With 100 users that is 101 queries total. With 10,000 users it is 10,001 queries. Page response time explodes from 5 seconds to 50 seconds.

This is the N+1 problem — a classic pitfall where JPA's Lazy Loading behaves differently from what you intended.

Why It Happens

JPA loads associated objects as Lazy by default. The additional DB query fires the first time you call user.getOrders(). This is intentional — fetching everything upfront could pull in a lot of unnecessary data, so it fetches only when needed.

But when called inside a loop, a new query fires every iteration → N+1.

Solution 1 — Fetch Join

java
@Query("SELECT u FROM User u JOIN FETCH u.orders")
List<User> findAllWithOrders();

Fetches everything at once with a JOIN. Done in 1 query.

Generated SQL:

sql
SELECT u.*, o.*
FROM users u
LEFT JOIN orders o ON o.user_id = u.id;

Solution 2 — @EntityGraph

java
public interface UserRepository extends JpaRepository<User, Long> {
    @EntityGraph(attributePaths = "orders")
    List<User> findAll();
}

Applies eager loading only for a specific method. Cleaner than Fetch Join.

Solution 3 — @BatchSize

Fetches associated data in batches of N instead of N+1 individual queries.

java
@Entity
public class User {
    @OneToMany
    @BatchSize(size = 100)
    private List<Order> orders;
}

1,000 users → 10 queries (100 at a time). Not a complete fix, but a significant improvement.

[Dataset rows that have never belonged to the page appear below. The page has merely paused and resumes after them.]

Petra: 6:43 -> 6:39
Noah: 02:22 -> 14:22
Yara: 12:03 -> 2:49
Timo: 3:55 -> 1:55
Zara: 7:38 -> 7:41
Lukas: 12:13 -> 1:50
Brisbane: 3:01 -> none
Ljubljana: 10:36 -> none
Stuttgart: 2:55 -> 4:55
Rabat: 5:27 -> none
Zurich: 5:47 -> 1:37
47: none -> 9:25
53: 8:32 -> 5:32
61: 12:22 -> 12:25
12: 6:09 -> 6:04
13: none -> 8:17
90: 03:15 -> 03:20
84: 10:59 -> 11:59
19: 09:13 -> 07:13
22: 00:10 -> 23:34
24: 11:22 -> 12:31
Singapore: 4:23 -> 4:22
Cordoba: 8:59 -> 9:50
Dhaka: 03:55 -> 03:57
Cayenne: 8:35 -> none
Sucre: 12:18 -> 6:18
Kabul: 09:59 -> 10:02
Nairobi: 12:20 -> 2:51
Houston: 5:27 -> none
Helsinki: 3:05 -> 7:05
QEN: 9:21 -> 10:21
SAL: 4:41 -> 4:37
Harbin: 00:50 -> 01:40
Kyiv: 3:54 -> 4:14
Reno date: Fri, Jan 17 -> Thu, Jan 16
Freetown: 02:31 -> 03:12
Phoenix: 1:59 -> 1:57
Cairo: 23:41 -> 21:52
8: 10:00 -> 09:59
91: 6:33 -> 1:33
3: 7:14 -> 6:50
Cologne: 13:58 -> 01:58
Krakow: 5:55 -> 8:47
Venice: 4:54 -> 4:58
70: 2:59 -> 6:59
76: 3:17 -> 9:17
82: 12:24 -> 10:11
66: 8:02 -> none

Two Collection Fetch Joins — Dangerous

java
@Query("SELECT u FROM User u JOIN FETCH u.orders JOIN FETCH u.reviews")
List<User> findAllFull();
// MultipleBagFetchException!

Fetch-joining two collections at the same time causes data to explode as a Cartesian product (M × N). Solutions:

  • Fetch Join one, apply BatchSize to the rest
  • Or use DTO Projection to fetch only what you need

DTO Projection — Deeper Optimization

Instead of the full entity, fetch only the fields you need:

java
public interface UserSummary {
    Long getId();
    String getName();
    Long getOrderCount();
}

@Query("SELECT u.id AS id, u.name AS name, COUNT(o) AS orderCount " +
       "FROM User u LEFT JOIN u.orders o " +
       "GROUP BY u.id, u.name")
List<UserSummary> findSummaries();

Completely bypasses entity mapping and Lazy loading. The fastest option available.

Diagnosis — Verify with Logs

yaml
spring:
  jpa:
    show-sql: true
    properties:
      hibernate:
        format_sql: true

Or use the more powerful P6Spy — it shows actual parameter values too. Watch every query with your own eyes and catch N+1 issues the moment they appear.

Summary

  • N+1 is the result of Lazy loading meeting a loop
  • Fix it with: Fetch Join > @EntityGraph > @BatchSize > DTO Projection
  • Always trace queries with show-sql
  • Fetch-joining two collections is dangerous — stick to one

🤖 Try asking AI like this

Knowing the concepts in this lesson lets you give AI specific, precise instructions. Not a vague "fix this" but a request backed by vocabulary — that is where token savings begin.

  • "This findAll + loop is causing N+1 — fix it with @EntityGraph"
  • "Add a static factory method to convert this Entity to a UserResponse DTO"
  • "Add a findByEmailAndActive method signature to JpaRepository"

Why this saves tokens

Without understanding the concepts, you receive an AI answer and still have to ask "What does that mean?" again. That follow-up question is what burns tokens. Learn the concept once and the conversation finishes in a single exchange.